Mikhael Movie Review: An Unoriginal Sin

It's the kind of film one ends up with when one thinks in terms of sequences rather than a cohesive screenplay
Mikhael Movie Review: An Unoriginal Sin

Language: Malayalam

Cast: Nivin Pauly, Manjima Mohan, Unni Mukundan

Director: Haneef Adeni

It's halfway into Mikhael and things have only begun to heat up. Marco (a buff Unni Mukundan) is out to avenge his brother's murder, and he knows the killer and where he lives. Marco is rich, armed and dangerous and we're expecting an ambush. A gunshot will do, or a strategically placed bomb. Judging by his muscles, he can even squeeze his enemies into submission, like a python.
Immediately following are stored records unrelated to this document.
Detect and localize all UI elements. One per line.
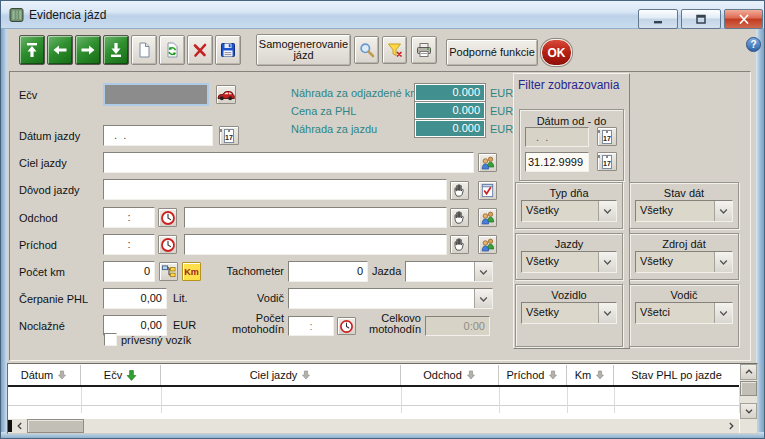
next-record-button[interactable]: [75, 35, 101, 65]
save-button[interactable]: [215, 35, 241, 65]
ok-label: OK: [548, 46, 566, 60]
ok-button[interactable]: OK: [541, 39, 572, 66]
calendar-icon: 17: [602, 131, 612, 143]
column-header-stav-phl[interactable]: Stav PHL po jazde: [614, 365, 739, 385]
pocet-motohodin-input[interactable]: :: [288, 316, 334, 336]
jazda-select[interactable]: [405, 261, 493, 282]
chevron-down-icon[interactable]: [598, 252, 616, 272]
vodic-filter-select[interactable]: Všetci: [635, 302, 733, 324]
cerpanie-phl-input[interactable]: 0,00: [103, 288, 167, 309]
search-button[interactable]: [354, 36, 379, 64]
jazdy-select[interactable]: Všetky: [521, 251, 617, 273]
scroll-right-button[interactable]: [723, 419, 738, 433]
first-record-button[interactable]: [19, 35, 45, 65]
samogenerovanie-button[interactable]: Samogenerovanie jázd: [256, 34, 351, 66]
chevron-down-icon[interactable]: [714, 201, 732, 221]
chevron-down-icon[interactable]: [474, 262, 492, 281]
nahrada-km-unit: EUR: [490, 87, 513, 99]
minimize-button[interactable]: [638, 9, 678, 29]
scroll-up-button[interactable]: [740, 364, 757, 380]
datum-jazdy-calendar-button[interactable]: 17: [219, 126, 239, 145]
odchod-desc-input[interactable]: [184, 207, 447, 228]
titlebar[interactable]: Evidencia jázd: [1, 1, 764, 29]
vodic-value: [289, 289, 474, 308]
last-record-button[interactable]: [103, 35, 129, 65]
chevron-down-icon[interactable]: [474, 289, 492, 308]
horizontal-scroll-thumb[interactable]: [27, 419, 84, 433]
date-from-calendar-button[interactable]: 17: [597, 127, 617, 146]
delete-record-button[interactable]: [187, 35, 213, 65]
ecv-input[interactable]: [103, 83, 209, 106]
km-lookup-button[interactable]: [159, 262, 178, 281]
prichod-clock-button[interactable]: [158, 235, 177, 254]
cena-phl-label: Cena za PHL: [291, 105, 356, 117]
table-row[interactable]: [8, 387, 739, 405]
sort-down-active-icon: [126, 370, 137, 381]
zdroj-dat-select[interactable]: Všetky: [635, 251, 733, 273]
chevron-down-icon: [745, 407, 753, 415]
chevron-left-icon: [16, 422, 24, 430]
odchod-clock-button[interactable]: [158, 208, 177, 227]
motohodiny-clock-button[interactable]: [337, 317, 356, 335]
close-button[interactable]: [724, 9, 763, 29]
app-icon: [9, 7, 25, 23]
help-button[interactable]: ?: [746, 37, 761, 52]
table-row[interactable]: [8, 405, 739, 413]
close-icon: [738, 14, 750, 25]
column-header-datum[interactable]: Dátum: [8, 365, 81, 385]
dovod-note-button[interactable]: [478, 181, 497, 200]
print-button[interactable]: [411, 36, 437, 64]
ciel-picker-button[interactable]: [478, 153, 497, 172]
chevron-down-icon[interactable]: [598, 303, 616, 323]
previous-record-button[interactable]: [47, 35, 73, 65]
dovod-hand-button[interactable]: [450, 181, 469, 200]
pocet-km-input[interactable]: 0: [103, 261, 155, 282]
odchod-people-button[interactable]: [478, 208, 497, 227]
refresh-icon: [164, 42, 180, 58]
maximize-icon: [695, 14, 707, 25]
scroll-down-button[interactable]: [740, 403, 757, 419]
refresh-button[interactable]: [159, 35, 185, 65]
jazda-value: [406, 262, 474, 281]
odchod-time-input[interactable]: :: [103, 207, 155, 228]
tachometer-input[interactable]: 0: [288, 261, 368, 282]
typ-dna-select[interactable]: Všetky: [521, 200, 617, 222]
chevron-down-icon[interactable]: [714, 303, 732, 323]
prichod-desc-input[interactable]: [184, 234, 447, 255]
vodic-select[interactable]: [288, 288, 493, 309]
column-header-ciel-jazdy[interactable]: Ciel jazdy: [161, 365, 401, 385]
podporne-funkcie-button[interactable]: Podporné funkcie: [446, 39, 538, 66]
stav-dat-select[interactable]: Všetky: [635, 200, 733, 222]
sort-down-icon: [466, 370, 476, 380]
date-to-calendar-button[interactable]: 17: [597, 152, 617, 171]
column-header-km[interactable]: Km: [567, 365, 614, 385]
column-header-ecv[interactable]: Ečv: [81, 365, 161, 385]
hierarchy-icon: [161, 264, 176, 279]
column-header-odchod[interactable]: Odchod: [401, 365, 499, 385]
privesny-vozik-checkbox[interactable]: [104, 333, 117, 346]
chevron-down-icon[interactable]: [714, 252, 732, 272]
prichod-time-input[interactable]: :: [103, 234, 155, 255]
vozidlo-select[interactable]: Všetky: [521, 302, 617, 324]
column-header-prichod[interactable]: Príchod: [499, 365, 567, 385]
date-from-input[interactable]: . .: [525, 127, 589, 147]
odchod-hand-button[interactable]: [450, 208, 469, 227]
prichod-hand-button[interactable]: [450, 235, 469, 254]
datum-jazdy-input[interactable]: . .: [103, 125, 213, 146]
sort-down-icon: [548, 370, 558, 380]
noclazne-label: Noclažné: [19, 320, 65, 332]
filter-button[interactable]: [382, 36, 407, 64]
new-record-button[interactable]: [131, 35, 157, 65]
km-calc-button[interactable]: Km: [182, 262, 201, 281]
dovod-jazdy-input[interactable]: [103, 179, 447, 200]
chevron-down-icon[interactable]: [598, 201, 616, 221]
horizontal-scrollbar[interactable]: [8, 419, 739, 433]
vehicle-picker-button[interactable]: [216, 85, 236, 104]
prichod-people-button[interactable]: [478, 235, 497, 254]
vertical-scroll-thumb[interactable]: [740, 381, 757, 396]
maximize-button[interactable]: [681, 9, 721, 29]
splitter-grip[interactable]: [8, 420, 12, 432]
date-to-input[interactable]: 31.12.9999: [525, 152, 589, 172]
ciel-jazdy-input[interactable]: [103, 152, 474, 173]
scroll-left-button[interactable]: [13, 419, 27, 433]
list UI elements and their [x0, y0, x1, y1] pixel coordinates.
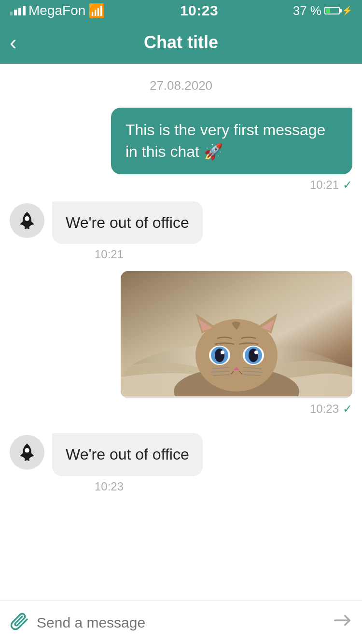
svg-point-12: [221, 350, 224, 354]
read-checkmark: ✓: [343, 178, 352, 192]
outgoing-bubble: This is the very first message in this c…: [111, 108, 352, 174]
avatar: [10, 435, 44, 470]
message-meta: 10:21: [52, 248, 203, 261]
battery-percent: 37 %: [293, 3, 321, 18]
status-left: MegaFon 📶: [10, 3, 105, 19]
svg-point-24: [25, 448, 29, 453]
signal-icon: [10, 6, 26, 15]
rocket-icon: [17, 442, 37, 462]
date-separator: 27.08.2020: [10, 78, 352, 93]
battery-icon: ⚡: [324, 5, 352, 16]
message-row: We're out of office 10:23: [10, 433, 352, 493]
image-message-row: 10:23 ✓: [10, 271, 352, 416]
message-meta: 10:23: [52, 480, 203, 493]
message-meta: 10:23 ✓: [121, 402, 352, 416]
image-bubble[interactable]: [121, 271, 352, 398]
attach-button[interactable]: [10, 609, 29, 636]
incoming-bubble: We're out of office: [52, 201, 203, 244]
status-bar: MegaFon 📶 10:23 37 % ⚡: [0, 0, 362, 21]
message-text: This is the very first message in this c…: [125, 121, 325, 160]
paperclip-icon: [10, 609, 29, 631]
back-button[interactable]: ‹: [10, 32, 17, 53]
chat-title: Chat title: [144, 32, 218, 53]
cat-image: [121, 271, 352, 396]
svg-point-16: [254, 350, 258, 354]
message-input[interactable]: [37, 615, 324, 631]
chat-area: 27.08.2020 This is the very first messag…: [0, 64, 362, 601]
chat-header: ‹ Chat title: [0, 21, 362, 64]
wifi-icon: 📶: [88, 3, 105, 19]
message-meta: 10:21 ✓: [111, 178, 352, 192]
status-right: 37 % ⚡: [293, 3, 352, 18]
time-label: 10:23: [180, 2, 218, 19]
input-bar: [0, 601, 362, 644]
avatar: [10, 203, 44, 238]
svg-point-0: [25, 216, 29, 221]
message-row: This is the very first message in this c…: [10, 108, 352, 192]
message-time: 10:23: [95, 480, 124, 493]
incoming-bubble: We're out of office: [52, 433, 203, 476]
rocket-icon: [17, 210, 37, 231]
message-time: 10:21: [95, 248, 124, 261]
message-time: 10:23: [310, 402, 339, 416]
message-time: 10:21: [310, 178, 339, 192]
message-text: We're out of office: [66, 446, 189, 463]
send-button[interactable]: [332, 610, 352, 635]
carrier-label: MegaFon: [28, 3, 85, 18]
message-text: We're out of office: [66, 214, 189, 231]
send-icon: [332, 610, 352, 630]
message-row: We're out of office 10:21: [10, 201, 352, 262]
read-checkmark: ✓: [343, 402, 352, 416]
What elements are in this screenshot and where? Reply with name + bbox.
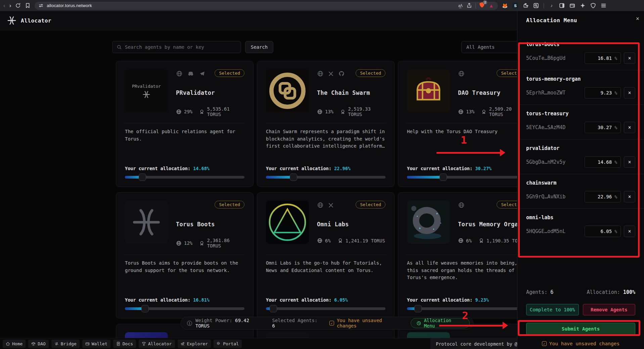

But he's a different beast, the kind that believes in playing mind games. So he walks into his adversary's villa, takes off his clothes and (wait for it) takes a shower in one of the bathrooms! The bad boy doesn't even need a towel after. He just gets out, colorful briefs and all, and drives away in his Jaguar. "Why kill them when you can dampen their carpets?" Marco must have thought, menacingly.

This is just one of the gems that make up Haneef Adeni's Mikhael. Not to sound old but back in my day, directors would at least have lasted a decade before they're accused of being repetitive and unoriginal. But Adeni, who made Mammotty's The Great Father (2017) and wrote Abrahaminte Sandhadhikal (2018), already seems to have run of fresh ideas. The barrage of slow motion shots is back and so is the unending supply of Christian imagery and symbols. Not that there is any attempt at subtlety here. Even the titular Mikhael is Nivin Pauly's Michael John, a doctor and/or guardian angel entrusted to protect his young sister from a gang of gold smugglers. The sister was instrumental in a classmate's suicide and the victim's father (Siddique) wishes the same fate upon her.

But these are all mere embellishments on the sole purpose of the film, which is to enlarge Nivin Pauly's image to that of a mass action star. Of course, there were traces of it even in the recent Kayamkulam Kochunni, but that film had the weight of a legend to back the punches. The same cannot be said about Mikhael where he's more of an everyman. That's why it's harder to buy into the many elaborate-yet-uninspired action scenes even when you're told that not-so-agile Michael is a Karate expert, capable of taking on a dozen men.

This is disappointing because in there somewhere is fodder for a moving drama. Michael was behind his father's accidental death. A "patricide", as he is mocked in school, Michael grows up distant from his mother, who chooses to remarry. A complex family situation involving the step father is hinted at but never really explored. Even his equation with the mother could really have added up to some drama but that too gets just two scenes. And this in a film in which a villain gets an elaborate slow motion sequence just to show him changing into a mundu.

This is what happens when you think terms of sequences rather than a cohesive screenplay. For instance, early on in the film, an assassin is hired to murder a family carrying a bag of gold. Now, isn't being discreet a part of the job, even if you're interning to become a hired gun? But instead, the assassin shows up in winter clothes in humid Kochi carrying a silenced hand-held pistol driving a bright red convertible. Whatever happened to thou shalt not kill just for style?

All this would have been forgivable had it all nicely melded into the creation of a world, like how the director sees it. But there are far too many tonal issues and visual inconsistencies to interpret any of this as style.

And then you get Gopi Sundar's booming soundtrack. It's obtrusive, distracting and over-the-top to the point where you think the composer must have been watching some other film while scoring this one. Given the popularity of the last two films this director was a part of, I guess he finds his takers. But there's only so much I can take from a film that breaks so many commandments of mainstream filmmaking.